*WORK ORDER*. For the data below, restate word for word only the lines from the line containing "APTOMAT SCHNEIDER" through the line containing "DÂY ĐIỆN CADIVI", both ends included.

*SOURCE MATERIAL*.
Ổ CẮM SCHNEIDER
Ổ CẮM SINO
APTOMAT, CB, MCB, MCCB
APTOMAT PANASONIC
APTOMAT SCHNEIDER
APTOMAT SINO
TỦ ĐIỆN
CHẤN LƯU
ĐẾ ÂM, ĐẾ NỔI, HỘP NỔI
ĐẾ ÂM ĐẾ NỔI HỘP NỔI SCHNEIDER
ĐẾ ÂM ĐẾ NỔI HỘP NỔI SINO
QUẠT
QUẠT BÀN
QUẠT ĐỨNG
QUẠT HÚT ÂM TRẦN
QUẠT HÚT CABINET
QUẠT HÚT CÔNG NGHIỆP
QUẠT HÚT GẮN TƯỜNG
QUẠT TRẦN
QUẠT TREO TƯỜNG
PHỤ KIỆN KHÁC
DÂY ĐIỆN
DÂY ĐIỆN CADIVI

...

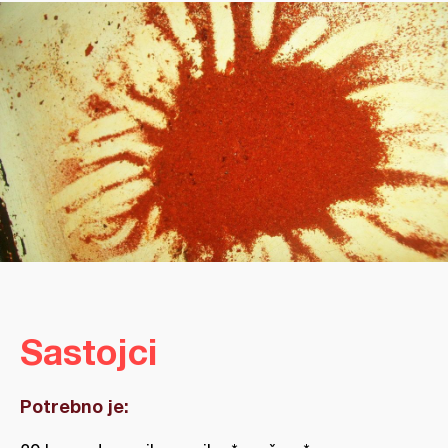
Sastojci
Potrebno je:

*WRITTEN ANSWER*.
APTOMAT SCHNEIDER
APTOMAT SINO
TỦ ĐIỆN
CHẤN LƯU
ĐẾ ÂM, ĐẾ NỔI, HỘP NỔI
ĐẾ ÂM ĐẾ NỔI HỘP NỔI SCHNEIDER
ĐẾ ÂM ĐẾ NỔI HỘP NỔI SINO
QUẠT
QUẠT BÀN
QUẠT ĐỨNG
QUẠT HÚT ÂM TRẦN
QUẠT HÚT CABINET
QUẠT HÚT CÔNG NGHIỆP
QUẠT HÚT GẮN TƯỜNG
QUẠT TRẦN
QUẠT TREO TƯỜNG
PHỤ KIỆN KHÁC
DÂY ĐIỆN
DÂY ĐIỆN CADIVI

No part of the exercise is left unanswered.